## [What is being asked]
Copy out exactly the lines spanning the line with "prototiplemeden seri üretime kadar tam hizmet" to the line with "Pridružen/-a: Tor Feb 2022", inclusive, from the data underneath, with no pictures.

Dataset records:
=== Begin Enclosure ===
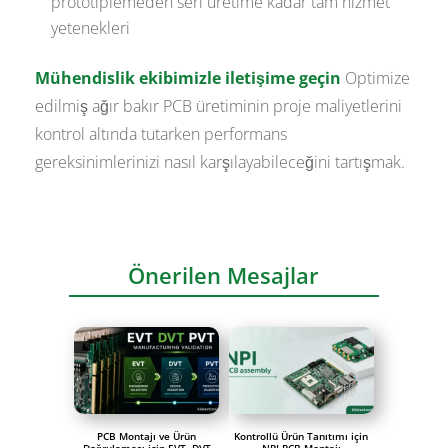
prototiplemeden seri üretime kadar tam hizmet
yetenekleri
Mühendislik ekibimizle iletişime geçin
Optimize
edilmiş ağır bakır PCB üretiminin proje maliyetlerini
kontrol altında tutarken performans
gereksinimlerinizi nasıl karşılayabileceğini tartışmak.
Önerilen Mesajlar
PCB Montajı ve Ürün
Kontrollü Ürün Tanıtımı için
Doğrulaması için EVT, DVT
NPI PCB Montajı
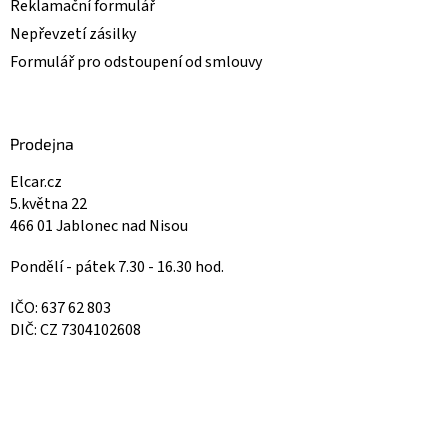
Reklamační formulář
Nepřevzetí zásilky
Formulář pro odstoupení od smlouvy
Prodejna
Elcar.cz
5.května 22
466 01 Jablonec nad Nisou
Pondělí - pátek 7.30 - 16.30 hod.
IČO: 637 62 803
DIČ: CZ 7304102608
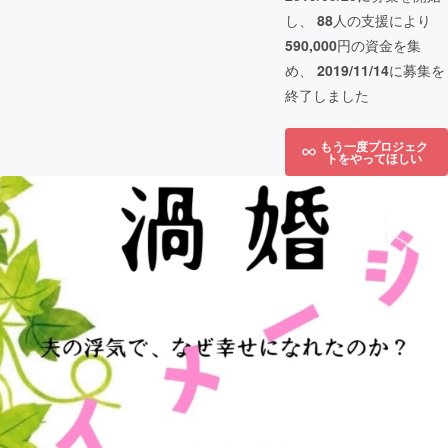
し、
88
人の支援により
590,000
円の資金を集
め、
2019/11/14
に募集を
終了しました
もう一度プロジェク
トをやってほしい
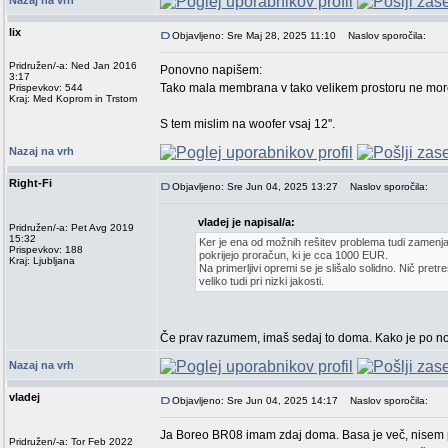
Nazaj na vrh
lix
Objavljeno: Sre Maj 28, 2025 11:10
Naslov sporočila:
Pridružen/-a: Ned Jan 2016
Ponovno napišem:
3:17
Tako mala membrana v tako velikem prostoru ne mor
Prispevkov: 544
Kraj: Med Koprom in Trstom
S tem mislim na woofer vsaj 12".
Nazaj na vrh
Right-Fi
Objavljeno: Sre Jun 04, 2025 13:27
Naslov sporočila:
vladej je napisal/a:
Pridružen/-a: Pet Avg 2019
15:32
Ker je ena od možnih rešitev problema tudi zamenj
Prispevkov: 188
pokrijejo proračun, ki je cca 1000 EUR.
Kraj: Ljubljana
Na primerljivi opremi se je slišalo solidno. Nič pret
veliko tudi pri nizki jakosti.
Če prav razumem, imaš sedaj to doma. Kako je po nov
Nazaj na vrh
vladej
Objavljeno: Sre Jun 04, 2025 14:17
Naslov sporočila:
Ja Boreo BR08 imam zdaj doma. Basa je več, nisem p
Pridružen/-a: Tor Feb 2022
=== End Enclosure ===
=== Begin Enclosure ===
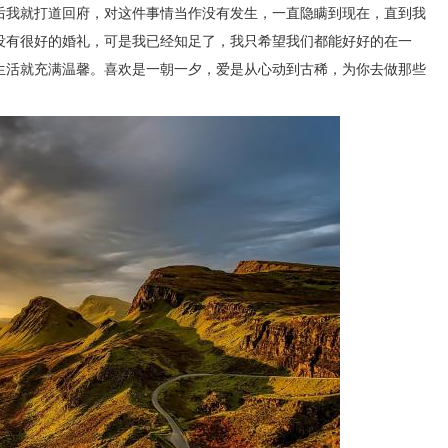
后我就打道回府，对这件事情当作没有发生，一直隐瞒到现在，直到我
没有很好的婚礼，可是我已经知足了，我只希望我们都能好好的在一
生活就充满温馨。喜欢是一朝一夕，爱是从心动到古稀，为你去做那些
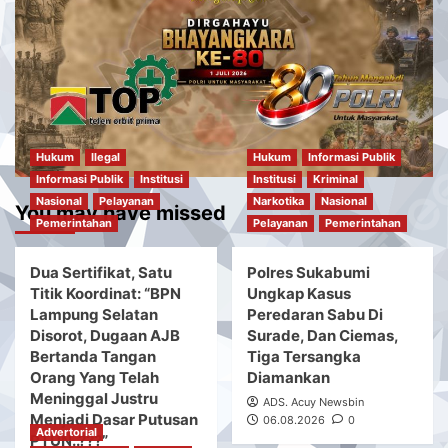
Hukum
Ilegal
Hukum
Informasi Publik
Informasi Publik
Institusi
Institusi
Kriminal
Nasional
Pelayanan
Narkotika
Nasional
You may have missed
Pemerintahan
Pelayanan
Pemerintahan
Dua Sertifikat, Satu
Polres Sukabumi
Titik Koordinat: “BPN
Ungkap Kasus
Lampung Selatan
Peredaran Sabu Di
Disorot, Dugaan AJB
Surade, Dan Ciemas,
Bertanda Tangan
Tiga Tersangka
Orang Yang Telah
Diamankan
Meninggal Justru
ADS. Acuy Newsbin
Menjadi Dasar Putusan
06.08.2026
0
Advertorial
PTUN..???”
=== End Enclosure ===
=== Begin Enclosure ===
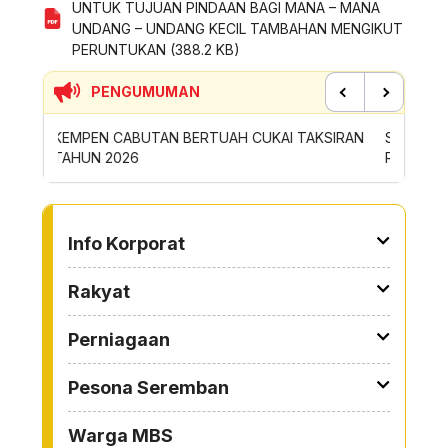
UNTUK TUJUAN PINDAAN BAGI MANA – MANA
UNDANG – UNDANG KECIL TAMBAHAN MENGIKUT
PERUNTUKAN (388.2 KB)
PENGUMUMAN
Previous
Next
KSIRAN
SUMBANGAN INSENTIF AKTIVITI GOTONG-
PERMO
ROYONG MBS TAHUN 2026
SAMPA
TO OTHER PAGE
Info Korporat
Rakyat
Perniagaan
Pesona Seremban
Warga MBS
=== End Enclosure ===
## [Answer to this exercise]
prototiplemeden seri üretime kadar tam hizmet
yetenekleri
Mühendislik ekibimizle iletişime geçin
Optimize
edilmiş ağır bakır PCB üretiminin proje maliyetlerini
kontrol altında tutarken performans
gereksinimlerinizi nasıl karşılayabileceğini tartışmak.
Önerilen Mesajlar
PCB Montajı ve Ürün
Kontrollü Ürün Tanıtımı için
Doğrulaması için EVT, DVT
NPI PCB Montajı
Reklamační formulář
Nepřevzetí zásilky
Formulář pro odstoupení od smlouvy
Prodejna
Elcar.cz
5.května 22
466 01 Jablonec nad Nisou
Pondělí - pátek 7.30 - 16.30 hod.
IČO: 637 62 803
DIČ: CZ 7304102608
し、
88
人の支援により
590,000
円の資金を集
め、
2019/11/14
に募集を
終了しました
もう一度プロジェク
トをやってほしい
Nazaj na vrh
lix
Objavljeno: Sre Maj 28, 2025 11:10
Naslov sporočila:
Pridružen/-a: Ned Jan 2016
Ponovno napišem:
3:17
Tako mala membrana v tako velikem prostoru ne mor
Prispevkov: 544
Kraj: Med Koprom in Trstom
S tem mislim na woofer vsaj 12".
Nazaj na vrh
Right-Fi
Objavljeno: Sre Jun 04, 2025 13:27
Naslov sporočila:
vladej je napisal/a:
Pridružen/-a: Pet Avg 2019
15:32
Ker je ena od možnih rešitev problema tudi zamenj
Prispevkov: 188
pokrijejo proračun, ki je cca 1000 EUR.
Kraj: Ljubljana
Na primerljivi opremi se je slišalo solidno. Nič pret
veliko tudi pri nizki jakosti.
Če prav razumem, imaš sedaj to doma. Kako je po nov
Nazaj na vrh
vladej
Objavljeno: Sre Jun 04, 2025 14:17
Naslov sporočila:
Ja Boreo BR08 imam zdaj doma. Basa je več, nisem p
Pridružen/-a: Tor Feb 2022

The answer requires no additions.